Searching for some of those error messages on google suggests that you may need to run 'make mrproper' and recompile your kernel.  However, IIRC, mrproper strips out all patches, so if you're running gentoo-sources, you may want to remerge that as well.

Anyway, search on Google to get more suggestions on how to fix the problem.  

--kurt

----------

## lotas

yep. i found that actually.   :Embarassed:  So im now wainting on the compile to finish. Im using the vinalla sources, so no patches. Strangly enough, i found out something. It takes 27min to do the make bzImage on my K6-2 450 and 7 minutes to do it on my Athlon 1.0Gz. Its mad. the athlon is only 2.2 times faster in Mhz, but because the memory is 2X faster (66mhz in the k6, 133 in the athlon) and the hdd is faster by about 33% in RPM and a futher 33% in transfer speed, i makes the whole thing about 4X faster! anyone else getting speed increeses like this? Sorry for the off topic thing.

----------

## bluesky

>A great, great tutorial for rolling your own iptables script is here.

I agree, it's an excellent article. But, unfortunately, the iptables kernel terms are not the same if you use "make menuconfig" (command line) instead of  "make config"(KDE).  Although they are SOMEWHAT similar but FAR from similar.  Is there a conversion table somewhere?   :Wink: 

----------

## ronmon

I use Gentoo and Shorewall on my firewall/router/WAP box. It's a text editor type setup, but pretty easy to deal with once you understand their approach. You can contol 'zones' or individual boxen and it's very flexible as to how and on what type of machine you run it (router, server, standalone or whatever). And the documentation is top notch.

It is worth looking into.

(Edit) I just noticed on their site that Shorewall is now in Gentoo. That should really make it easy :)Last edited by ronmon on Tue Nov 05, 2002 12:53 am; edited 1 time in total

----------

## lotas

Ill try it out! thanks

----------

## Naughtyus

Just curious, why are you wanting to get rid of clarkconnect if it was working fine for you?

----------

## thehyperintelligentslug

Hi,

I am planning on doing this too. (Moving from ClarkConnect to Gentoo).

My reason is because after being a RedHat user (BTW ClarkConnect is based on RedHat), and moving my main machine and my Laptop over to Gentoo I have 'seen the light'!

A big reason is because Gentoo is much easier to keep current.

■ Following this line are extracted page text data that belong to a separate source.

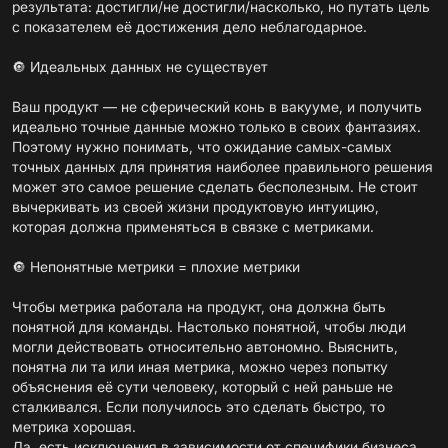
результата: достигли/не достигли/насколько, но путать цель
с показателем её достижения дело неблагодарное.
🔘 Идеальных данных не существует
Ваш продукт — не сферический конь в вакууме, и получить
идеально точные данные можно только в своих фантазиях.
Поэтому нужно понимать, что ожидание самых-самых
точных данных для принятия наиболее правильного решения
может это самое решение сделать бесполезным. Не стоит
вычеркивать из своей жизни продуктовую интуицию,
которая должна применяться в связке с метриками.
🔘 Непонятные метрики = плохие метрики
Чтобы метрика работала на продукт, она должна быть
понятной для команды. Настолько понятной, чтобы люди
могли действовать относительно автономно. Выяснить,
понятна ли та или иная метрика, можно через попытку
объяснения её сути человеку, который с ней раньше не
сталкивался. Если получилось это сделать быстро, то
метрика хорошая.
Да, есть исключения в зависимости от специфики бизнеса,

As for firewall / forwarding scripts, why not modify the ones you have in place on Clark Connect. That is what I was intending on doing when I make 'the move'.

Cheers,

Neil...

----------

## lotas

im moving for pertty much the same reason as    thehyperintelligentslug. On clarkconnect you ware limited to RPMs and Redhat 7.1 based software. I wanted the latest copy of apache (1.3.26 just before i got my new box) and the only one i could get for clarkconnect was 1.3.23. PHP i think was version 4.1.2 and a lot of packages couldent be upgraded because they ware "needed by clarkconnect". Dont get me wrong! the distro was great! worked out of the box, no messing with config files etc, but after about 5 months, and a new server, i just wanted a change. some a bit more powerfull. something customizable. I had run gentoo on my workstation, and when i seen the 1.4 version with the prebuild parts for the K6-2 (whats in the box now) i was sold! Great distro guys!!!

----------

## Naughtyus

 :Smile:  Makes sense.  I've never used any of the clarkconnect-like packages before, so I wasn't sure on how well they work, etc..

I'm going to have to set up a firewall on my server in the near future - for someone who's never set up iptables (or anything like them) before, would you (anyone) reccomend something like shorewall, or going at it on an individual package basis?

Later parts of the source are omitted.